**Exercise details:** Transcribe the full listing below, word for word, without pictures.

______

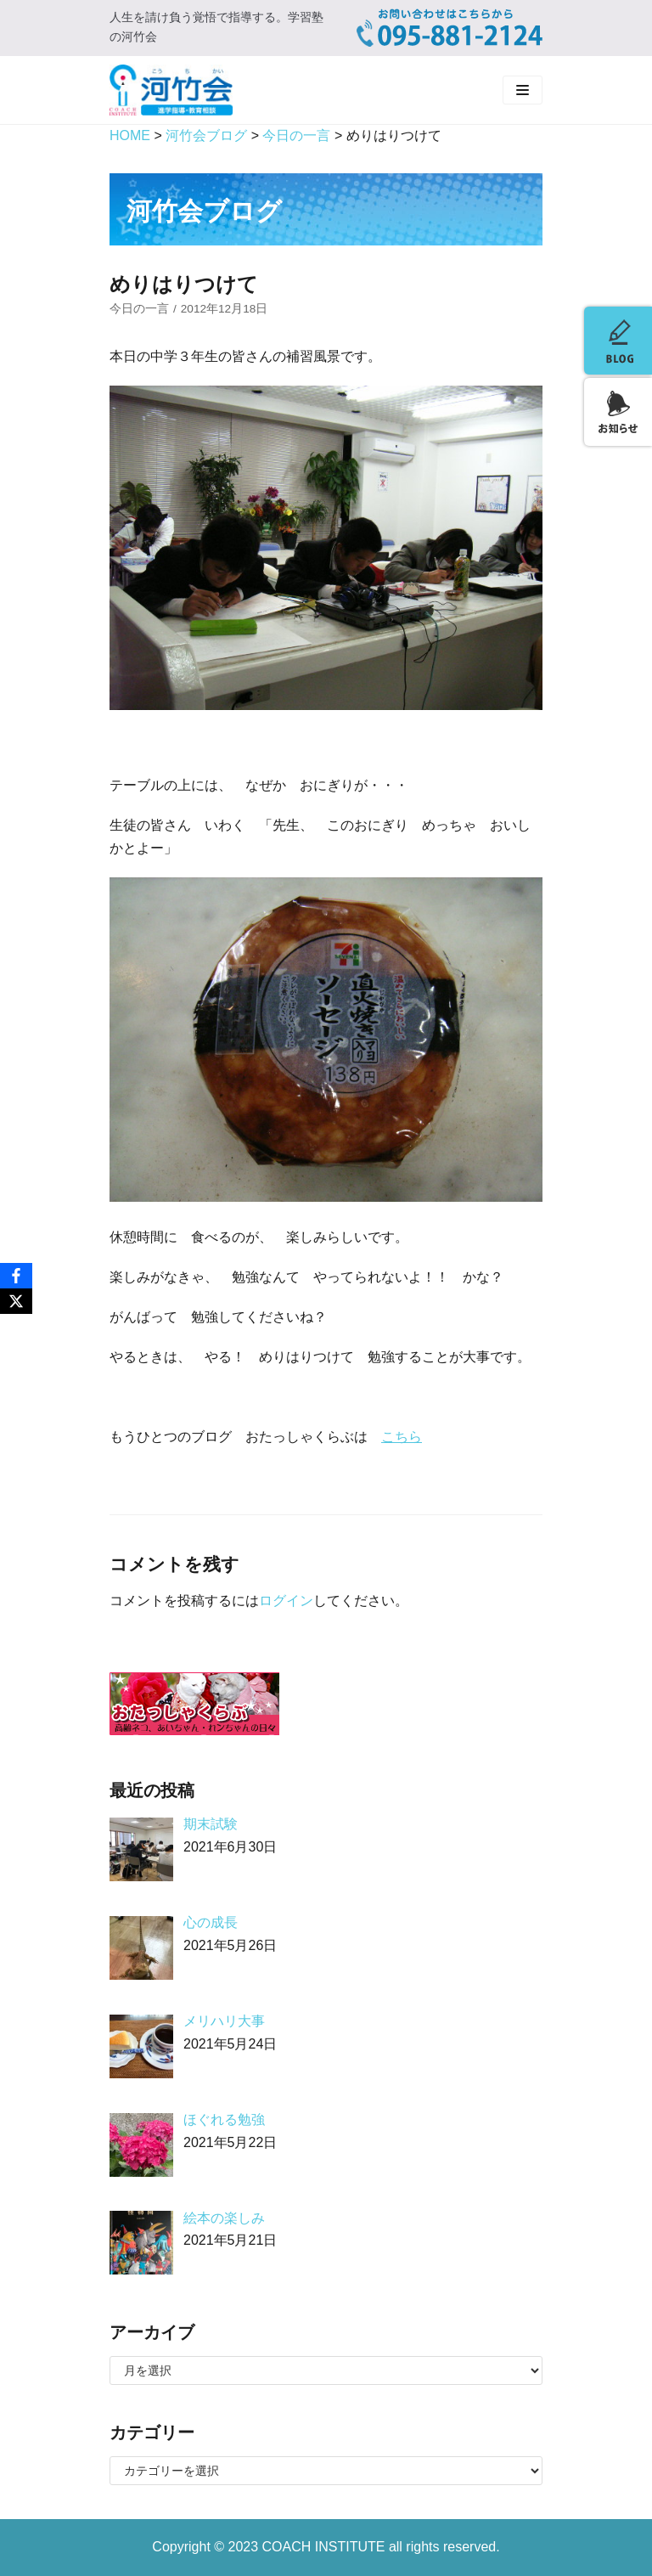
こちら (401, 1436)
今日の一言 (139, 308)
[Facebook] (16, 1275)
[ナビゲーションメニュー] (522, 90)
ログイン (286, 1600)
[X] (16, 1301)
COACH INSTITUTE (325, 2546)
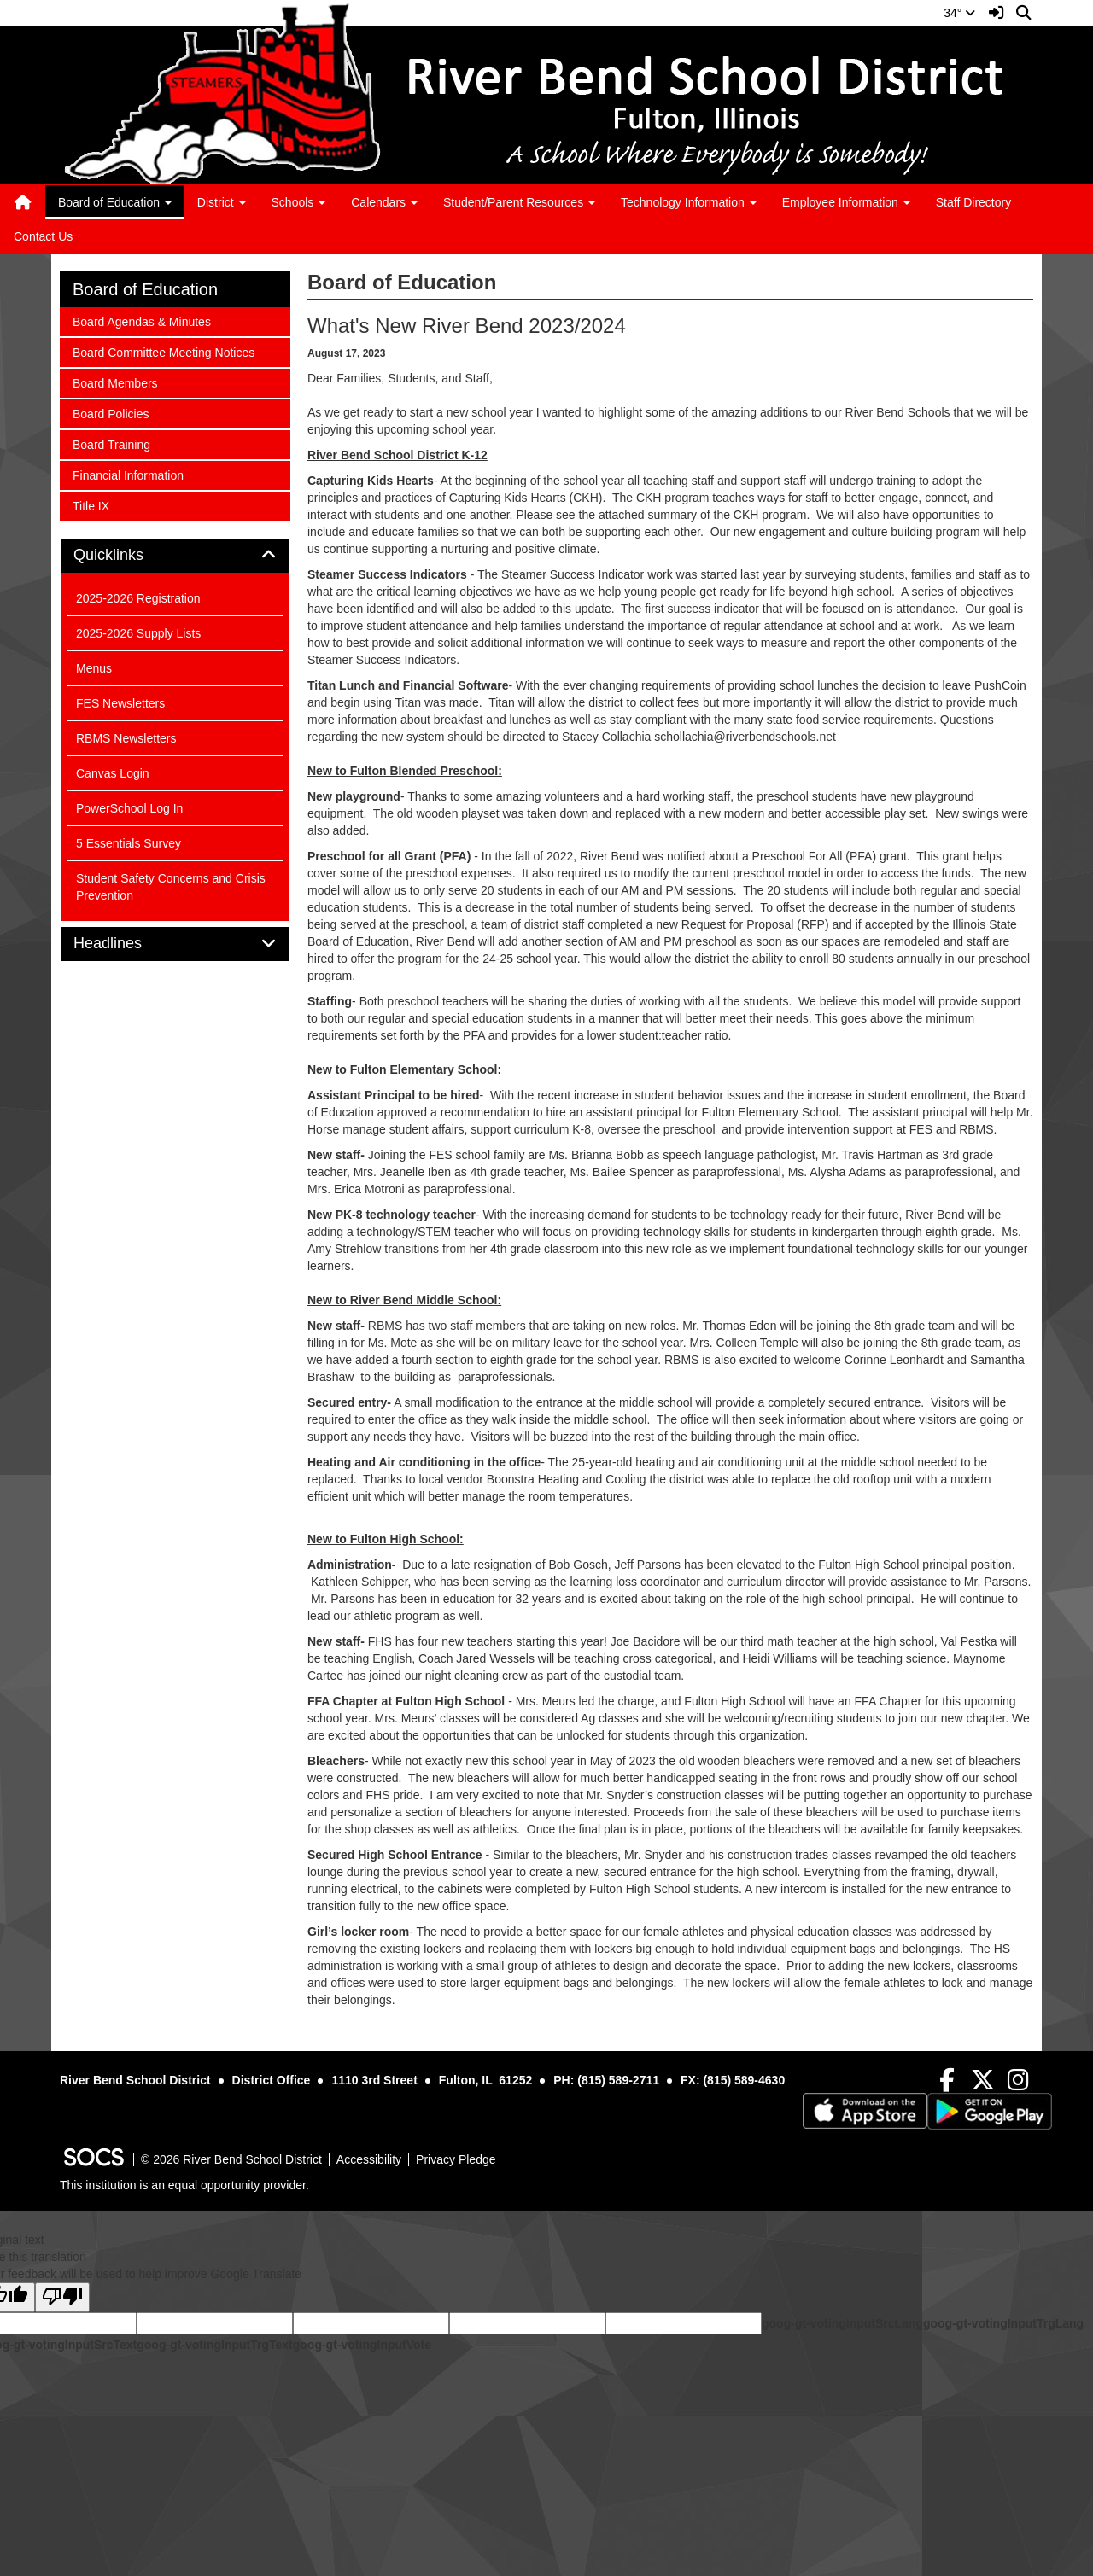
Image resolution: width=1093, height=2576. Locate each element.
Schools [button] (299, 202)
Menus (94, 668)
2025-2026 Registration (138, 598)
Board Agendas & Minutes (141, 320)
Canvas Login (112, 773)
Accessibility (368, 2159)
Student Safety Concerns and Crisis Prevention (171, 886)
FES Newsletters (120, 703)
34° (959, 13)
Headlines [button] (126, 943)
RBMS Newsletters (126, 738)
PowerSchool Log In (129, 808)
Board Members (115, 382)
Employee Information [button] (846, 202)
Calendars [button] (384, 202)
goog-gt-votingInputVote (362, 2345)
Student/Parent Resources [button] (519, 202)
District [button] (221, 202)
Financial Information (128, 474)
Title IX (95, 505)
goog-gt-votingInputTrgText (214, 2345)
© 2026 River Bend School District (231, 2159)
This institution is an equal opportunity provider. (184, 2185)
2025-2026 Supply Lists (138, 633)
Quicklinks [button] (127, 555)
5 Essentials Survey (128, 843)
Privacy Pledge (455, 2159)
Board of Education (145, 289)
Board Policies (110, 413)
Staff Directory (973, 202)
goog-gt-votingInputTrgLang (1003, 2323)
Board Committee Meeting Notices (163, 351)
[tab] (175, 556)
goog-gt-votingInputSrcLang (842, 2323)
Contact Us (43, 236)
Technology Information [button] (689, 202)
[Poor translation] (62, 2297)
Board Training (111, 443)
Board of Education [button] (115, 202)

______

**Answer space:**
こちら (401, 1436)
今日の一言 (139, 308)
[Facebook] (16, 1275)
[ナビゲーションメニュー] (522, 90)
ログイン (286, 1600)
[X] (16, 1301)
COACH INSTITUTE (325, 2546)
Image resolution: width=1093, height=2576. Locate each element.
Schools [button] (299, 202)
Menus (94, 668)
2025-2026 Registration (138, 598)
Board Agendas & Minutes (141, 320)
Canvas Login (112, 773)
Accessibility (368, 2159)
Student Safety Concerns and Crisis Prevention (171, 886)
FES Newsletters (120, 703)
34° (959, 13)
Headlines [button] (126, 943)
RBMS Newsletters (126, 738)
PowerSchool Log In (129, 808)
Board Members (115, 382)
Employee Information [button] (846, 202)
Calendars [button] (384, 202)
goog-gt-votingInputVote (362, 2345)
Student/Parent Resources [button] (519, 202)
District [button] (221, 202)
Financial Information (128, 474)
Title IX (95, 505)
goog-gt-votingInputTrgText (214, 2345)
© 2026 River Bend School District (231, 2159)
This institution is an equal opportunity provider. (184, 2185)
2025-2026 Supply Lists (138, 633)
Quicklinks [button] (127, 555)
5 Essentials Survey (128, 843)
Privacy Pledge (455, 2159)
Board of Education (145, 289)
Board Policies (110, 413)
Staff Directory (973, 202)
goog-gt-votingInputTrgLang (1003, 2323)
Board Committee Meeting Notices (163, 351)
[tab] (175, 556)
goog-gt-votingInputSrcLang (842, 2323)
Contact Us (43, 236)
Technology Information [button] (689, 202)
[Poor translation] (62, 2297)
Board Training (111, 443)
Board of Education [button] (115, 202)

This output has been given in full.